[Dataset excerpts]
◆ ◆ ◆ ◆ ◆ ◆ ◆
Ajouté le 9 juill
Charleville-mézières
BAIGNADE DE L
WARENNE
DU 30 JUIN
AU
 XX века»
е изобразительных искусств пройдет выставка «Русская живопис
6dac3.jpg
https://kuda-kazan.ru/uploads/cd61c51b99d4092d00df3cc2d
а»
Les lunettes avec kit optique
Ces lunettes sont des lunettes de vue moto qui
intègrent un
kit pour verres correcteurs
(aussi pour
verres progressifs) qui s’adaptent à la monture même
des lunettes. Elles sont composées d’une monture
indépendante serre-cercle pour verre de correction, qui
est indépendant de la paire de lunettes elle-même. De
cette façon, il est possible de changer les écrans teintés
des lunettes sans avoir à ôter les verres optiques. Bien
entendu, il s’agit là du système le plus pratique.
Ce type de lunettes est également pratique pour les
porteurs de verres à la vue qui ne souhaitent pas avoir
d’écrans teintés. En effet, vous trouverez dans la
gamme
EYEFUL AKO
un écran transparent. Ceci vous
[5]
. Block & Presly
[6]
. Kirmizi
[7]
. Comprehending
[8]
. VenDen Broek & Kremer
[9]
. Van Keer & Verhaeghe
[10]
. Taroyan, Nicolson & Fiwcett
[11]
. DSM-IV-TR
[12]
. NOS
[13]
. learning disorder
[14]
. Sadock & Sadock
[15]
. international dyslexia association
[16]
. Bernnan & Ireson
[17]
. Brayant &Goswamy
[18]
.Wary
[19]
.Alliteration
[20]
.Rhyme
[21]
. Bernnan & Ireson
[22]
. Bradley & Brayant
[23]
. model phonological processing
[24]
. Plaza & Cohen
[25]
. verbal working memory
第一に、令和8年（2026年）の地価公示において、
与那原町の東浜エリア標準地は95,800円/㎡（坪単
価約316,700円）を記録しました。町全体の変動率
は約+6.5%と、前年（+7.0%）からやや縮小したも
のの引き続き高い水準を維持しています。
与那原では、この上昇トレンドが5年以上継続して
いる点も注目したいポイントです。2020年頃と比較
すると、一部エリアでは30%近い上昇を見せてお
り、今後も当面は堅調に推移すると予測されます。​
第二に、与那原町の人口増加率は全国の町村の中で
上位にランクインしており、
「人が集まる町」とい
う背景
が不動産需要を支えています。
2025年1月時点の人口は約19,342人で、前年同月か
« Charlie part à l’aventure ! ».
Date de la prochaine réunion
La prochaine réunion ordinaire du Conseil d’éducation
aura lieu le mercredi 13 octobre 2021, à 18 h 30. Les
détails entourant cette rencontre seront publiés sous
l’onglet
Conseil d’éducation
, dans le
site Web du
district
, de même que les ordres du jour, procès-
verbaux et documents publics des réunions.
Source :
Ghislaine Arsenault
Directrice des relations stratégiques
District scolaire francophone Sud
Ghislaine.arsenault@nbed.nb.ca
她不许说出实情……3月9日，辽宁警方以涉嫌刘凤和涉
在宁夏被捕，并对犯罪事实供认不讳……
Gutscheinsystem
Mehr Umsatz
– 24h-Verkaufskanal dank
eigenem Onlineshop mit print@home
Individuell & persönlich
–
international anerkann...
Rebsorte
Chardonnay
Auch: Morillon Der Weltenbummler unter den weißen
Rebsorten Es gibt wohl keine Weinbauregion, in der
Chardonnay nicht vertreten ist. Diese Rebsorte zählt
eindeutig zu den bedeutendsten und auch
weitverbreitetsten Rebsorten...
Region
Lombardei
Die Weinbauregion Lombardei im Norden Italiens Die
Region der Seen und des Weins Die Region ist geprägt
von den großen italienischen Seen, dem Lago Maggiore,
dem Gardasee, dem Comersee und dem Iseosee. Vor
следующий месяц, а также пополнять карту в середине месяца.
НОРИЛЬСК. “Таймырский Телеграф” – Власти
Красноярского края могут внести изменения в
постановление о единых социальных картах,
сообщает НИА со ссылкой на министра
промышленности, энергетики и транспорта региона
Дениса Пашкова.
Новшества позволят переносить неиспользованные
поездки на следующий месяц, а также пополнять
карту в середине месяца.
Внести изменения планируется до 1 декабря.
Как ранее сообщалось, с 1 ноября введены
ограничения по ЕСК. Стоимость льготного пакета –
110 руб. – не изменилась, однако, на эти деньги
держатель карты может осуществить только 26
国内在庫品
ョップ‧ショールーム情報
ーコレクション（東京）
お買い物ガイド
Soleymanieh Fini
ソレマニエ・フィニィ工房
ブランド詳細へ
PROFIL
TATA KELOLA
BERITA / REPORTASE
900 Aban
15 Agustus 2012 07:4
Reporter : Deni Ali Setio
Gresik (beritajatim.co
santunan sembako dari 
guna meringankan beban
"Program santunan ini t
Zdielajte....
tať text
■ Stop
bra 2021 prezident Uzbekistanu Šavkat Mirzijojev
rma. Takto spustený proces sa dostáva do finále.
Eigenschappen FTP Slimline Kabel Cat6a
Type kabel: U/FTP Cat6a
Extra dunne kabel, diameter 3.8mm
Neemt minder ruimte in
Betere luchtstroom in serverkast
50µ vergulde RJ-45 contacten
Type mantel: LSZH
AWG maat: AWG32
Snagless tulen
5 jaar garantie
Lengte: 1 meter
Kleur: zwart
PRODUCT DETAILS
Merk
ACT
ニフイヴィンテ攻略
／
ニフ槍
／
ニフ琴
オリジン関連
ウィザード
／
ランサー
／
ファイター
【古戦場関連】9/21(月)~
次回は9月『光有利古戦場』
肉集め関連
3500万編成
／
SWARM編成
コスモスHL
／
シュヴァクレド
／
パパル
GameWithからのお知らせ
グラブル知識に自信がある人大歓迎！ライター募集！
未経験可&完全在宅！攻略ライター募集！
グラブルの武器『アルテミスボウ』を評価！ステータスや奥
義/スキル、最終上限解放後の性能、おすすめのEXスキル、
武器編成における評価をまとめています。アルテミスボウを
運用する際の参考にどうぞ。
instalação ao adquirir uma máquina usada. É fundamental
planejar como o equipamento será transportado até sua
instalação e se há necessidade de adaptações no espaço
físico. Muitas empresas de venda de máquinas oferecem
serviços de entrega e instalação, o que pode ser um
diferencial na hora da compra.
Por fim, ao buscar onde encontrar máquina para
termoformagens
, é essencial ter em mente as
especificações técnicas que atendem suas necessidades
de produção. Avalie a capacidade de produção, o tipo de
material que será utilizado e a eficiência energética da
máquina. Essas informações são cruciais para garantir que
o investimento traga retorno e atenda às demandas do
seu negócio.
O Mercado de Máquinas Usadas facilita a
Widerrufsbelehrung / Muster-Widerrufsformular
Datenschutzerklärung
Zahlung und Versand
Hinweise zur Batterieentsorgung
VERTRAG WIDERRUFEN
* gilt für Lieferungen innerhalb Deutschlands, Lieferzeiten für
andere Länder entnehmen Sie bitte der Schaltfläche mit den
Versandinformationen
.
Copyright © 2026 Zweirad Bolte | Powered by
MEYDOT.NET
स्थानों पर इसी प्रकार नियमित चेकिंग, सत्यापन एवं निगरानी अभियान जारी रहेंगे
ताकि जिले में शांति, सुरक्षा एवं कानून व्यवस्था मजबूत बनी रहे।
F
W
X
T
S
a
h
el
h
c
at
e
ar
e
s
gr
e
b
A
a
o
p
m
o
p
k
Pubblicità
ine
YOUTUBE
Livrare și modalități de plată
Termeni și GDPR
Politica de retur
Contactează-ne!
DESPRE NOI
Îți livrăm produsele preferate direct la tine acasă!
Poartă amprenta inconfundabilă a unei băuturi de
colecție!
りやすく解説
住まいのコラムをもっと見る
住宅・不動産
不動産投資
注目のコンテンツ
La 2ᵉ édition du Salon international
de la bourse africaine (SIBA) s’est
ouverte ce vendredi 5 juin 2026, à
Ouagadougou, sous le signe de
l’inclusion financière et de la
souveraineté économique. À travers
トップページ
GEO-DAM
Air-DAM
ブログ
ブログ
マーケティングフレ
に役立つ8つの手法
◆ ◆ ◆ ◆ ◆ ◆ ◆
=== WHAT IS NEEDED ===
Return all lines above that mention the word "écrans".

=== OUTPUT OF THE TASK ===
cette façon, il est possible de changer les écrans teintés
d’écrans teintés. En effet, vous trouverez dans la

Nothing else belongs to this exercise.